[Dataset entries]
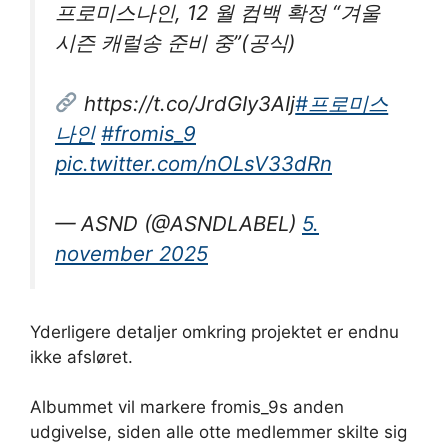
프로미스나인, 12 월 컴백 확정 “겨울
시즌 캐럴송 준비 중”(공식)
https://t.co/JrdGIy3AIj
#프로미스
나인
#fromis_9
pic.twitter.com/nOLsV33dRn
— ASND (@ASNDLABEL)
5.
november 2025
Yderligere detaljer omkring projektet er endnu
ikke afsløret.
Albummet vil markere fromis_9s anden
udgivelse, siden alle otte medlemmer skilte sig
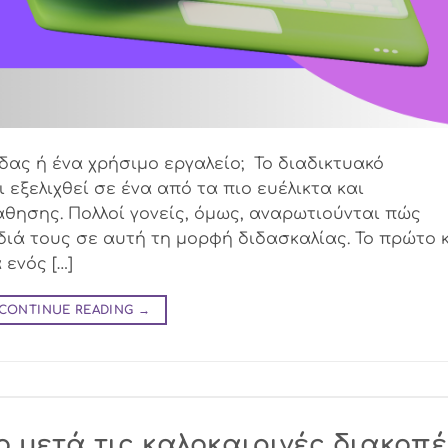
όδας ή ένα χρήσιμο εργαλείο; Το διαδικτυακό
εξελιχθεί σε ένα από τα πιο ευέλικτα και
θησης. Πολλοί γονείς, όμως, αναρωτιούνται πώς
διά τους σε αυτή τη μορφή διδασκαλίας. Το πρώτο 
 ενός […]
CONTINUE READING
→
 μετά τις καλοκαιρινές διακοπέ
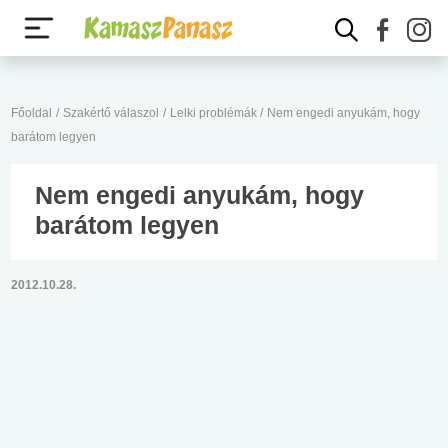
Főoldal
/
Szakértő válaszol
/
Lelki problémák
/
Nem engedi anyukám, hogy
barátom legyen
Nem engedi anyukám, hogy
barátom legyen
2012.10.28.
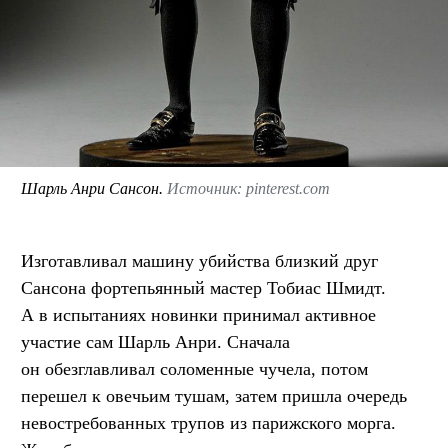
Шарль Анри Сансон.
Источник: pinterest.com
Изготавливал машину убийства близкий друг
Сансона фортепьянный мастер Тобиас Шмидт.
А в испытаниях новинки принимал активное
участие сам Шарль Анри. Сначала
он обезглавливал соломенные чучела, потом
перешел к овечьим тушам, затем пришла очередь
невостребованных трупов из парижского морга.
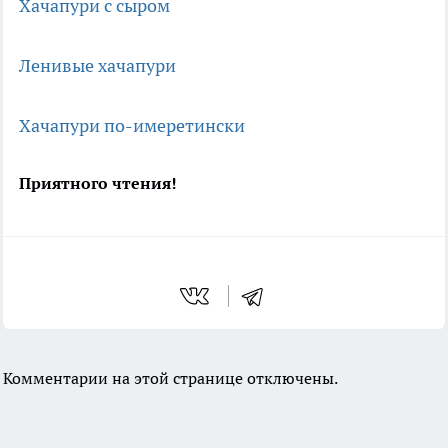
Хачапури с сыром
Ленивые хачапури
Хачапури по-имеретински
Приятного чтения!
Комментарии на этой странице отключены.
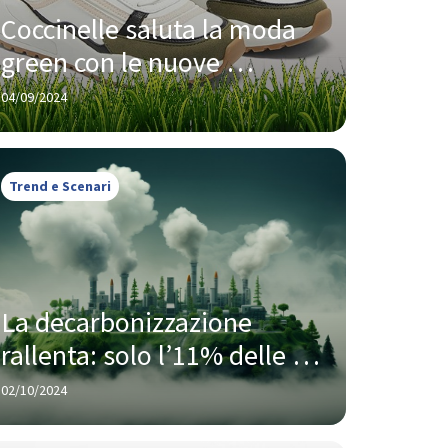
Coccinelle saluta la moda 
green con le nuove 
sneakers eco-friendly
04/09/2024
Trend e Scenari
La decarbonizzazione 
rallenta: solo l’11% delle 
aziende ha registrato 
02/10/2024
riduzioni in linea con le loro 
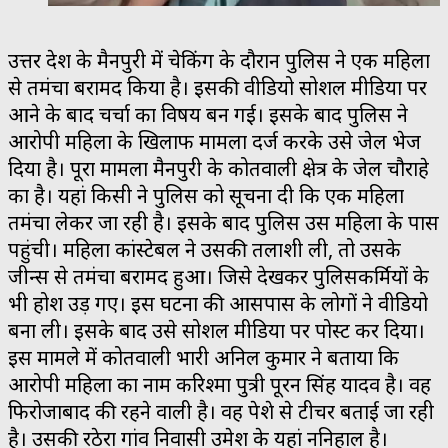
उत्तर प्रदेश के मैनपुरी में चेकिंग के दौरान पुलिस ने एक महिला
से तमंचा बरामद किया है। इसकी वीडियो सोशल मीडिया पर
आने के बाद चर्चा का विषय बन गई। इसके बाद पुलिस ने
आरोपी महिला के खिलाफ मामला दर्ज करके उसे जेल भेज
दिया है। पूरा मामला मैनपुरी के कोतवाली क्षेत्र के जेल चौराहे
का है। यहां किसी ने पुलिस को सूचना दी कि एक महिला
तमंचा लेकर जा रही है। इसके बाद पुलिस उस महिला के पास
पहुंची। महिला कांस्टेबल ने उसकी तलाशी ली, तो उसके
जीन्स से तमंचा बरामद हुआ। जिसे देखकर पुलिसकर्मियों के
भी होश उड़ गए। इस घटना की आसपास के लोगों ने वीडियो
बना ली। इसके बाद उसे सोशल मीडिया पर पोस्ट कर दिया।
इस मामले में कोतवाली प्रभारी अनिल कुमार ने बताया कि
आरोपी महिला का नाम करिश्मा पुत्री पूरन सिंह यादव है। वह
फिरोजाबाद की रहने वाली है। वह पेशे से टीचर बताई जा रही
है। उसकी रठेरा गांव निवासी उमेश के यहां ननिहाल है।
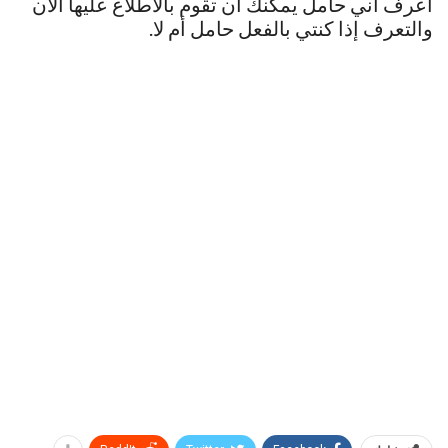
اعرف اني حامل يمكنك أن تقوم بالاطلاع عليها الآن
والتعرف إذا كنتي بالفعل حامل أم لا.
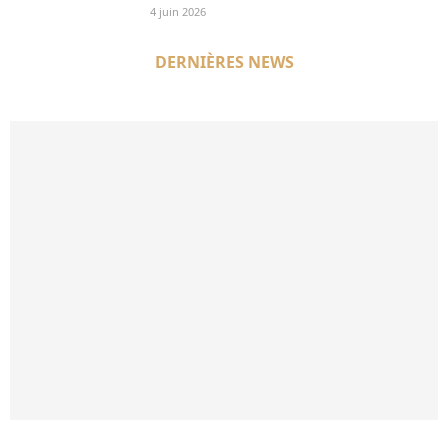
4 juin 2026
DERNIÈRES NEWS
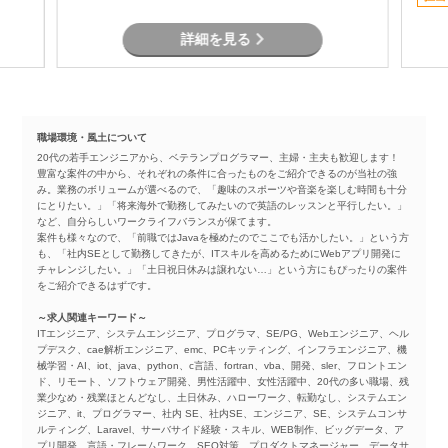
詳細を見る
職場環境・風土について
20代の若手エンジニアから、ベテランプログラマー、主婦・主夫も歓迎します！
豊富な案件の中から、それぞれの条件に合ったものをご紹介できるのが当社の強
み。業務のボリュームが選べるので、「趣味のスポーツや音楽を楽しむ時間も十分
にとりたい。」「将来海外で勤務してみたいので英語のレッスンと平行したい。」
など、自分らしいワークライフバランスが保てます。
案件も様々なので、「前職ではJavaを極めたのでここでも活かしたい。」という方
も、「社内SEとして勤務してきたが、ITスキルを高めるためにWebアプリ開発に
チャレンジしたい。」「土日祝日休みは譲れない…」という方にもぴったりの案件
をご紹介できるはずです。
～求人関連キーワード～
ITエンジニア、システムエンジニア、プログラマ、SE/PG、Webエンジニア、ヘル
プデスク、cae解析エンジニア、emc、PCキッティング、インフラエンジニア、機
械学習・AI、iot、java、python、c言語、fortran、vba、開発、sler、フロントエン
ド、リモート、ソフトウェア開発、男性活躍中、女性活躍中、20代の多い職場、残
業少なめ・残業ほとんどなし、土日休み、ハローワーク、転勤なし、システムエン
ジニア、it、プログラマー、社内 SE、社内SE、エンジニア、SE、システムコンサ
ルティング、Laravel、サーバサイド経験・スキル、WEB制作、ビッグデータ、ア
プリ開発、言語・フレームワーク、SEO対策、プロダクトマネージャー、データサ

* [YOUR ASSIGNMENT]:
Set down the records again verbatim, with no pictures.

* [EXERCISE RESPONSE]:
프로미스나인, 12 월 컴백 확정 “겨울
시즌 캐럴송 준비 중”(공식)
https://t.co/JrdGIy3AIj
#프로미스
나인
#fromis_9
pic.twitter.com/nOLsV33dRn
— ASND (@ASNDLABEL)
5.
november 2025
Yderligere detaljer omkring projektet er endnu
ikke afsløret.
Albummet vil markere fromis_9s anden
udgivelse, siden alle otte medlemmer skilte sig
όδας ή ένα χρήσιμο εργαλείο; Το διαδικτυακό
εξελιχθεί σε ένα από τα πιο ευέλικτα και
θησης. Πολλοί γονείς, όμως, αναρωτιούνται πώς
διά τους σε αυτή τη μορφή διδασκαλίας. Το πρώτο 
 ενός […]
CONTINUE READING
→
 μετά τις καλοκαιρινές διακοπέ
Főoldal
/
Szakértő válaszol
/
Lelki problémák
/
Nem engedi anyukám, hogy
barátom legyen
Nem engedi anyukám, hogy
barátom legyen
2012.10.28.
Шарль Анри Сансон.
Источник: pinterest.com
Изготавливал машину убийства близкий друг
Сансона фортепьянный мастер Тобиас Шмидт.
А в испытаниях новинки принимал активное
участие сам Шарль Анри. Сначала
он обезглавливал соломенные чучела, потом
перешел к овечьим тушам, затем пришла очередь
невостребованных трупов из парижского морга.
Хачапури с сыром
Ленивые хачапури
Хачапури по-имеретински
Приятного чтения!
Комментарии на этой странице отключены.
Coccinelle saluta la moda 
green con le nuove 
sneakers eco-friendly
04/09/2024
Trend e Scenari
La decarbonizzazione 
rallenta: solo l’11% delle 
aziende ha registrato 
02/10/2024
riduzioni in linea con le loro 
उत्तर प्रदेश के मैनपुरी में चेकिंग के दौरान पुलिस ने एक महिला
से तमंचा बरामद किया है। इसकी वीडियो सोशल मीडिया पर
आने के बाद चर्चा का विषय बन गई। इसके बाद पुलिस ने
आरोपी महिला के खिलाफ मामला दर्ज करके उसे जेल भेज
दिया है। पूरा मामला मैनपुरी के कोतवाली क्षेत्र के जेल चौराहे
का है। यहां किसी ने पुलिस को सूचना दी कि एक महिला
तमंचा लेकर जा रही है। इसके बाद पुलिस उस महिला के पास
पहुंची। महिला कांस्टेबल ने उसकी तलाशी ली, तो उसके
जीन्स से तमंचा बरामद हुआ। जिसे देखकर पुलिसकर्मियों के
भी होश उड़ गए। इस घटना की आसपास के लोगों ने वीडियो
बना ली। इसके बाद उसे सोशल मीडिया पर पोस्ट कर दिया।
इस मामले में कोतवाली प्रभारी अनिल कुमार ने बताया कि
आरोपी महिला का नाम करिश्मा पुत्री पूरन सिंह यादव है। वह
फिरोजाबाद की रहने वाली है। वह पेशे से टीचर बताई जा रही
है। उसकी रठेरा गांव निवासी उमेश के यहां ननिहाल है।
اعرف اني حامل يمكنك أن تقوم بالاطلاع عليها الآن
والتعرف إذا كنتي بالفعل حامل أم لا.
4 juin 2026
DERNIÈRES NEWS
詳細を見る
職場環境・風土について
20代の若手エンジニアから、ベテランプログラマー、主婦・主夫も歓迎します！
豊富な案件の中から、それぞれの条件に合ったものをご紹介できるのが当社の強
み。業務のボリュームが選べるので、「趣味のスポーツや音楽を楽しむ時間も十分
にとりたい。」「将来海外で勤務してみたいので英語のレッスンと平行したい。」
など、自分らしいワークライフバランスが保てます。
案件も様々なので、「前職ではJavaを極めたのでここでも活かしたい。」という方
も、「社内SEとして勤務してきたが、ITスキルを高めるためにWebアプリ開発に
チャレンジしたい。」「土日祝日休みは譲れない…」という方にもぴったりの案件
をご紹介できるはずです。
～求人関連キーワード～
ITエンジニア、システムエンジニア、プログラマ、SE/PG、Webエンジニア、ヘル
プデスク、cae解析エンジニア、emc、PCキッティング、インフラエンジニア、機
械学習・AI、iot、java、python、c言語、fortran、vba、開発、sler、フロントエン
ド、リモート、ソフトウェア開発、男性活躍中、女性活躍中、20代の多い職場、残
業少なめ・残業ほとんどなし、土日休み、ハローワーク、転勤なし、システムエン
ジニア、it、プログラマー、社内 SE、社内SE、エンジニア、SE、システムコンサ
ルティング、Laravel、サーバサイド経験・スキル、WEB制作、ビッグデータ、ア
プリ開発、言語・フレームワーク、SEO対策、プロダクトマネージャー、データサ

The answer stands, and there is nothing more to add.